It's an optical illusion. For cutting the hole behind the mobo I used a cutting disc for my drill, but to cut the hole for my SATA cables etc I used the drill bit that comes with the Dremel. That hole didn't turn out too well, because the drill bit got a bit jumpy but atleast it functions.

I don't have any of the TT Smart fans left though, sold them all to WarEagle a few months ago.


----------



## wtf8269 (Dec 30, 2006)

Sorry for the late update. I'm sure many of you can relate to my laziness. Here are some pictures of my PC completed at a recent LAN party I had.










Obviously I got the LED rods in. I really like these a whole lot better than any cold cathodes I ever had. The blue is a lot more pure and not overwhelming at all. I also tidied up the wires a bit more; a few zip ties here and there, but overall it still looks about the same inside. I did take the fan washers out from my side fans. I think it looks a lot better now that I did that. Also doing that fixed my clearance issue with my CPU heatsink. I put the metal cover back in that covered up my 3.5" bays, but I trimmed it down a little as well.

Hopefully I'll get the motivation to take some actual good pics and update my case mod gallery. But if not, meh oh well.


----------



## stevorob (Dec 30, 2006)

I have pretty much the same case, except I don't have the windowed side panel.

Just wondering what you used to cut the other 80mm hole on the back of the mobo tray for the second fan because I was planning on doing that mod to my case, and yours looks really neat.

Thanks in advance.


----------



## wtf8269 (Dec 30, 2006)

I used a 3" holesaw that I got from Home Depot. The key thing is to make sure the holesaw along w/ the other drill bits you use are made for metal.

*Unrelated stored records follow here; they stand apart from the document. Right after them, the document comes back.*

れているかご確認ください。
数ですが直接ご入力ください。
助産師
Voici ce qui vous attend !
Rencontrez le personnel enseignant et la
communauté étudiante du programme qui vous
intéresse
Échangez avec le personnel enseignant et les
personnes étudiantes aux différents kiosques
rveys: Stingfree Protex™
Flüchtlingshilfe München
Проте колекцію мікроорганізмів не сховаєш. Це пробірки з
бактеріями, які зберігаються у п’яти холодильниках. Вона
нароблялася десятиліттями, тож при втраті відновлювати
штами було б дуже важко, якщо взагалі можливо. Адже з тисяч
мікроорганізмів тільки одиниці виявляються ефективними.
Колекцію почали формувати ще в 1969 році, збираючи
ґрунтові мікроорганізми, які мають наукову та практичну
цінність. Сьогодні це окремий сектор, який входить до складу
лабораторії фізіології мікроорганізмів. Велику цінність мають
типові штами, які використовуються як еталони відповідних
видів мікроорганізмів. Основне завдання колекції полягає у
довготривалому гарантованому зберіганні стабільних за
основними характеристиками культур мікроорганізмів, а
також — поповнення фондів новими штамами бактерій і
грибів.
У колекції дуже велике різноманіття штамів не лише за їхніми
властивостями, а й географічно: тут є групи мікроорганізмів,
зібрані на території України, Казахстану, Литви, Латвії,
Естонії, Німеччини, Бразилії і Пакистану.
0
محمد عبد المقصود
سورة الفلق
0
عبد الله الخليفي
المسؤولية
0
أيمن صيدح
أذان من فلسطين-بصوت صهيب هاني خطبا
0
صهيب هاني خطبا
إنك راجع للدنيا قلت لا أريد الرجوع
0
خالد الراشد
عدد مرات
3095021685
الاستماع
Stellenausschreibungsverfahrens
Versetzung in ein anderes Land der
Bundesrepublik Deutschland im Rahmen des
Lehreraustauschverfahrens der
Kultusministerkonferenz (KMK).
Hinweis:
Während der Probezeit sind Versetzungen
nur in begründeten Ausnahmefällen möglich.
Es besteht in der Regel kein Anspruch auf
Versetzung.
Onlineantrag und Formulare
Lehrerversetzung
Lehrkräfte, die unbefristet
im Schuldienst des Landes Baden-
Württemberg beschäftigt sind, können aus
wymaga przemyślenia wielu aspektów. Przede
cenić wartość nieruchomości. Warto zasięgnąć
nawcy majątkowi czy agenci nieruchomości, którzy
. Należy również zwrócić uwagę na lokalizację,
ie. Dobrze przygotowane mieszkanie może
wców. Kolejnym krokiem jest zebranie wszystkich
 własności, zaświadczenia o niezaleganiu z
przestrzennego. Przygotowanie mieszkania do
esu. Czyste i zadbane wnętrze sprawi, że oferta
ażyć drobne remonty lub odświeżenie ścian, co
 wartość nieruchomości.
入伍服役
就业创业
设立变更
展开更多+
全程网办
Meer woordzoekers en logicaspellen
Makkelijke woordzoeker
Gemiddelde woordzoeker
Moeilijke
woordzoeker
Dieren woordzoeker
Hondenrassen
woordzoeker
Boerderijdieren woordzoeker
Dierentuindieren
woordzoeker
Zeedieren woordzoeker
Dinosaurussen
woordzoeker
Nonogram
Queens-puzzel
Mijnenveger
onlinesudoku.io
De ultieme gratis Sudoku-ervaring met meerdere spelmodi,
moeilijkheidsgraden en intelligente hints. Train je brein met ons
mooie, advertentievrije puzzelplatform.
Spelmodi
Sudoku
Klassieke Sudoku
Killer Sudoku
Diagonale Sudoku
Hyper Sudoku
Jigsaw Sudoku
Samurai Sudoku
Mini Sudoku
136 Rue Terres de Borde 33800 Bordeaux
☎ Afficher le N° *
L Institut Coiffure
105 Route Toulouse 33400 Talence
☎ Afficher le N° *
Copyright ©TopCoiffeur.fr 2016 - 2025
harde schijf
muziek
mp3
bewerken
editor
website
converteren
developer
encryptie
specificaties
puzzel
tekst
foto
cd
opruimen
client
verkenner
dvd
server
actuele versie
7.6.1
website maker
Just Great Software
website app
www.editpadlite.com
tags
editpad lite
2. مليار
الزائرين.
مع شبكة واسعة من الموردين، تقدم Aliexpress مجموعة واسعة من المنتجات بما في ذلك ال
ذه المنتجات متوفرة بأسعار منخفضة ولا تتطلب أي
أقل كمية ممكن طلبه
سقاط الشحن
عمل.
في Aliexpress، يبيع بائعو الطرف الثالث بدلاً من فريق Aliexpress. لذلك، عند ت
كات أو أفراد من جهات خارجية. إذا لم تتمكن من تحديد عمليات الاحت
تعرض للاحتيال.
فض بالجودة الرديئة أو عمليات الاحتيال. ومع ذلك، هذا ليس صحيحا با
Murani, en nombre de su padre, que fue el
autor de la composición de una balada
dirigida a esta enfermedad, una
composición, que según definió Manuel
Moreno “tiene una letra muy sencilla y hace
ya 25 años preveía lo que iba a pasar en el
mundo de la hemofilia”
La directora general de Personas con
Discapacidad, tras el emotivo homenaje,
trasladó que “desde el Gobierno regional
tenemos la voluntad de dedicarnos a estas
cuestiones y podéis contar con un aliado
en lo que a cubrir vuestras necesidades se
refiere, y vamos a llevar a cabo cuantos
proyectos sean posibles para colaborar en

To mark up where to drill the holes I took the frame of an old fan and marked through the holes and traced the circle of the inside of the frame.

Happy modding.


----------



## stevorob (Dec 30, 2006)

Thanks man.

Also heard that a nibbler will work well for that as well.  I might just try to pick one up since I don't have a hole saw.


----------



## wtf8269 (Dec 30, 2006)

A hole saw is just a big drill bit. Cost me about $30 including the mandrel. But the nibbler may be a better buy depending on the price.


----------